Senada, anggota Komisi XI Charles Meikyansah mempertanyakan langkah BI dalam mengintervensi rupiah di tengah posisi cadev yang telah terkuras cukup banyak. Dia menyebut nilai tukar rupiah telah terdepresiasi dalam tiga bulan terakhir dengan tren yang terus menurun. 

“Apakah BI masih melihat pelemahan rupiah sebagai hal biasa atau sebenarnya sudah masuk tekanan fundamental dan seberapa besar cadev yang digunakan untuk intervensi rupiah?,’ ungkap politikus Partai Nasdem tersebut. 

“Saya lihat gubernur ini  harus dicermati oleh tim, harapan kami jangan terus terkikis [cadev]. Kita melihat intervensi apa langkah-langkah yang dilakukan BI. Apa BI punya skenario terburuk apabila terjadi juga capital outflow yang hari ini nilainya enggak main-main.” jelas dia.

Nilai tukar rupiah terhadap dolar Amerika Serikat (AS) melanjutkan pelemahan hari ini, Senin (18/5/2026), dan tergerus 0,6% pada pembukaan perdagangan ke Rp17.570/US$. Tak lama berselang, rupiah melanjutkan pelemahannya 0,83% ke posisi Rp17.610/US$ yang merupakan posisi terlemah sepanjang sejarah.

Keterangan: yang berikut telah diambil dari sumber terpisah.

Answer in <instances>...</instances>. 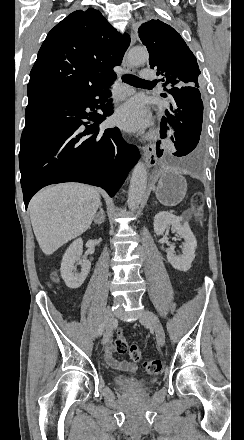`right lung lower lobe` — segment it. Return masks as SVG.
I'll return each mask as SVG.
<instances>
[{
  "label": "right lung lower lobe",
  "instance_id": "1",
  "mask_svg": "<svg viewBox=\"0 0 244 440\" xmlns=\"http://www.w3.org/2000/svg\"><path fill=\"white\" fill-rule=\"evenodd\" d=\"M115 78L79 94L29 99L19 152L26 208L32 196L49 184H91L111 197L119 190L140 158L139 151L123 140L117 127L99 130L98 124L113 112L111 101L102 108L103 115L86 111L98 107Z\"/></svg>",
  "mask_w": 244,
  "mask_h": 440
}]
</instances>
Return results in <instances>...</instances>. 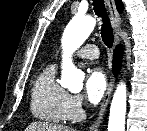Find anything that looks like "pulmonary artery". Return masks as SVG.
<instances>
[{
	"mask_svg": "<svg viewBox=\"0 0 147 131\" xmlns=\"http://www.w3.org/2000/svg\"><path fill=\"white\" fill-rule=\"evenodd\" d=\"M77 56L84 59H96L99 56V50L94 44H87L83 46L78 52Z\"/></svg>",
	"mask_w": 147,
	"mask_h": 131,
	"instance_id": "obj_1",
	"label": "pulmonary artery"
}]
</instances>
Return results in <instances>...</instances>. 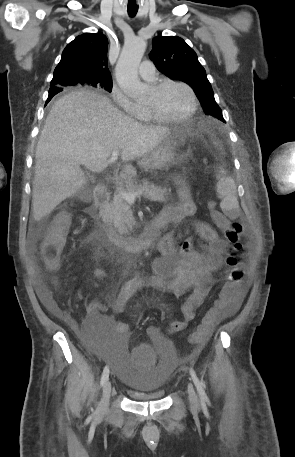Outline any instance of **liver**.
<instances>
[{
	"label": "liver",
	"mask_w": 295,
	"mask_h": 457,
	"mask_svg": "<svg viewBox=\"0 0 295 457\" xmlns=\"http://www.w3.org/2000/svg\"><path fill=\"white\" fill-rule=\"evenodd\" d=\"M171 132L135 121L100 93L81 90L64 95L52 106L36 148L34 220L40 221L86 184L81 165L101 172L112 152L119 150L125 163L122 172L131 180L137 171L128 162L149 154Z\"/></svg>",
	"instance_id": "6515ba94"
}]
</instances>
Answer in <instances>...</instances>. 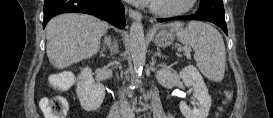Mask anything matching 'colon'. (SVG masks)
<instances>
[{
	"instance_id": "5ec220e1",
	"label": "colon",
	"mask_w": 273,
	"mask_h": 118,
	"mask_svg": "<svg viewBox=\"0 0 273 118\" xmlns=\"http://www.w3.org/2000/svg\"><path fill=\"white\" fill-rule=\"evenodd\" d=\"M52 83L57 88H63L69 84V80L53 77ZM228 98H230V96H228ZM40 108L46 118H64L67 105L63 97L53 96L42 99L40 102Z\"/></svg>"
}]
</instances>
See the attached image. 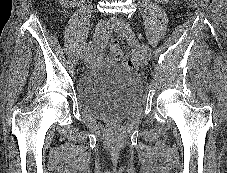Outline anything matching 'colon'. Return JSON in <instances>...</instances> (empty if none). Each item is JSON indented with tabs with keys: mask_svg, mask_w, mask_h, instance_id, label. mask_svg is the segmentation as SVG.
I'll return each mask as SVG.
<instances>
[{
	"mask_svg": "<svg viewBox=\"0 0 227 173\" xmlns=\"http://www.w3.org/2000/svg\"><path fill=\"white\" fill-rule=\"evenodd\" d=\"M187 4L191 7H200L205 5L208 0H186ZM110 50L112 56L126 63L130 67H134L136 65V60L133 55L130 53H124L120 50L119 43L116 40L111 41Z\"/></svg>",
	"mask_w": 227,
	"mask_h": 173,
	"instance_id": "colon-1",
	"label": "colon"
}]
</instances>
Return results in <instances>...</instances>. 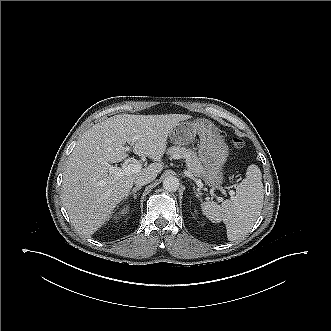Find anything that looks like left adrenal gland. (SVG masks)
Returning <instances> with one entry per match:
<instances>
[{"label":"left adrenal gland","mask_w":331,"mask_h":331,"mask_svg":"<svg viewBox=\"0 0 331 331\" xmlns=\"http://www.w3.org/2000/svg\"><path fill=\"white\" fill-rule=\"evenodd\" d=\"M193 189H194V192H195V193L197 194V196H198V194H199V193H197L198 191H197V192L195 191V187H193Z\"/></svg>","instance_id":"a2214340"}]
</instances>
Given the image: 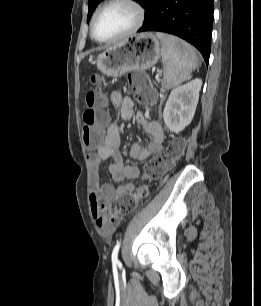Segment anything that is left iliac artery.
<instances>
[{"instance_id": "1", "label": "left iliac artery", "mask_w": 261, "mask_h": 306, "mask_svg": "<svg viewBox=\"0 0 261 306\" xmlns=\"http://www.w3.org/2000/svg\"><path fill=\"white\" fill-rule=\"evenodd\" d=\"M121 242H118L112 252V263L114 264H118L119 260H118V252H119V248H120Z\"/></svg>"}]
</instances>
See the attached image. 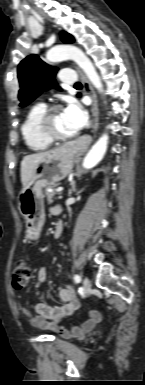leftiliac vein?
<instances>
[{"instance_id": "left-iliac-vein-1", "label": "left iliac vein", "mask_w": 145, "mask_h": 385, "mask_svg": "<svg viewBox=\"0 0 145 385\" xmlns=\"http://www.w3.org/2000/svg\"><path fill=\"white\" fill-rule=\"evenodd\" d=\"M90 287H91V282H90L89 278L88 277H84V279H83L84 291L87 292Z\"/></svg>"}]
</instances>
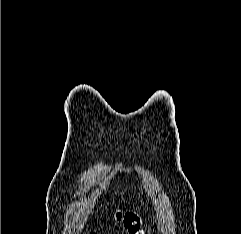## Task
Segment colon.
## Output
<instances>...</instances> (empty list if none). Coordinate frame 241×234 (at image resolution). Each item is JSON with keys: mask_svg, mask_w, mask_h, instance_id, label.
<instances>
[{"mask_svg": "<svg viewBox=\"0 0 241 234\" xmlns=\"http://www.w3.org/2000/svg\"><path fill=\"white\" fill-rule=\"evenodd\" d=\"M116 218L122 222L130 234H147L143 220L140 215L135 212H117Z\"/></svg>", "mask_w": 241, "mask_h": 234, "instance_id": "5ec220e1", "label": "colon"}]
</instances>
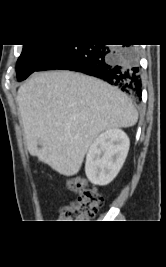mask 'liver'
<instances>
[{
  "instance_id": "liver-1",
  "label": "liver",
  "mask_w": 166,
  "mask_h": 267,
  "mask_svg": "<svg viewBox=\"0 0 166 267\" xmlns=\"http://www.w3.org/2000/svg\"><path fill=\"white\" fill-rule=\"evenodd\" d=\"M17 102L29 153L65 176L78 173L101 132L138 120L125 93L70 71L35 73L18 89Z\"/></svg>"
}]
</instances>
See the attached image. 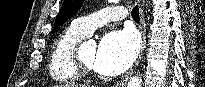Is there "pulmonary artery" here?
I'll return each mask as SVG.
<instances>
[{
    "label": "pulmonary artery",
    "mask_w": 205,
    "mask_h": 87,
    "mask_svg": "<svg viewBox=\"0 0 205 87\" xmlns=\"http://www.w3.org/2000/svg\"><path fill=\"white\" fill-rule=\"evenodd\" d=\"M126 16V10L123 7H108L87 16L75 19L71 26L77 32L87 37L97 28L113 21L125 19Z\"/></svg>",
    "instance_id": "1"
}]
</instances>
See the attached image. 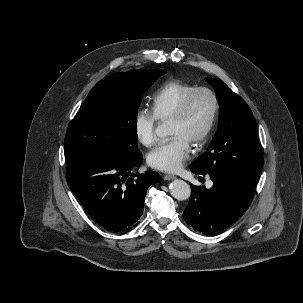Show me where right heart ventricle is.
<instances>
[{
  "label": "right heart ventricle",
  "mask_w": 303,
  "mask_h": 303,
  "mask_svg": "<svg viewBox=\"0 0 303 303\" xmlns=\"http://www.w3.org/2000/svg\"><path fill=\"white\" fill-rule=\"evenodd\" d=\"M196 88V86L173 80L163 84L153 95L151 111L156 120L165 122L170 120L183 99Z\"/></svg>",
  "instance_id": "obj_1"
}]
</instances>
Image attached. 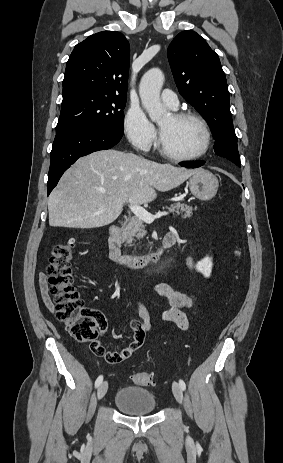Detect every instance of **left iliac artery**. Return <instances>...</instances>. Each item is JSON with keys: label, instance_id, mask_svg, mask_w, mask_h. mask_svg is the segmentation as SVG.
<instances>
[{"label": "left iliac artery", "instance_id": "obj_1", "mask_svg": "<svg viewBox=\"0 0 283 463\" xmlns=\"http://www.w3.org/2000/svg\"><path fill=\"white\" fill-rule=\"evenodd\" d=\"M179 385L182 388V390L186 389V384H185V382L183 380H179Z\"/></svg>", "mask_w": 283, "mask_h": 463}]
</instances>
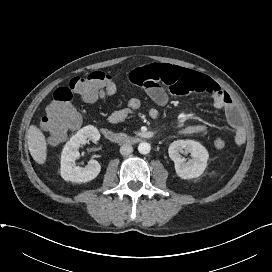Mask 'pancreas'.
I'll use <instances>...</instances> for the list:
<instances>
[{
  "label": "pancreas",
  "mask_w": 272,
  "mask_h": 272,
  "mask_svg": "<svg viewBox=\"0 0 272 272\" xmlns=\"http://www.w3.org/2000/svg\"><path fill=\"white\" fill-rule=\"evenodd\" d=\"M119 136H120V137H126V134H124V133H119Z\"/></svg>",
  "instance_id": "cf45deb5"
}]
</instances>
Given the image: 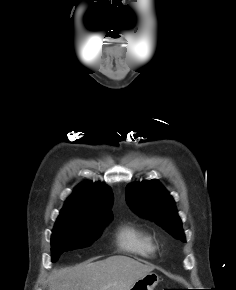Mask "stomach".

Sejumlah sentimen menekan rupiah pada perdagangan pagi ini setelah libur panjang pekan lalu. Pertama, dari sisi eksternal pergerakan harga minyak terus melambung ke US$111,24 per barel kembali menekan mata uang kawasan. Kenaikan harga minyak terjadi lantaran Presiden AS Donald Trump kembali menekan Iran untuk mencapai kesepakatan. 

Hampir semua mata uang kawasan di pasar yang sudah buka melemah dengan rupiah yang memimpin di zona merah. 

Kedua, kondisi data perekonomian domestik yang dipaparkan otoritas menimbulkan kekhawatiran pelaku pasar. Capaian pertumbuhan di level 5,61% belum diikuti dengan pergerakan positif sejumlah data acuan seperti Indeks Keyakinan Konsumen (IKK), dan data penjualan ritel (IPR). 

Pasar juga mulai melihat adanya potensi tekanan ganda terhadap APBN dalam bentuk subsidi energi yang diproyeksikan membengkak, sementara penerimaan negara belum cukup kuat untuk menopang ekspansi belanja yang agresif. 

Ketidakpastian tersebut pada akhirnya tercermin ke dalam pergerakan pasar keuangan domestik. Investor terlihat mulai meminta premi risiko yang lebih tinggi terhadap aset Indonesia, baik di pasar obligasi maupun nilai tukar, seiring adanya kekhawatiran tersebut.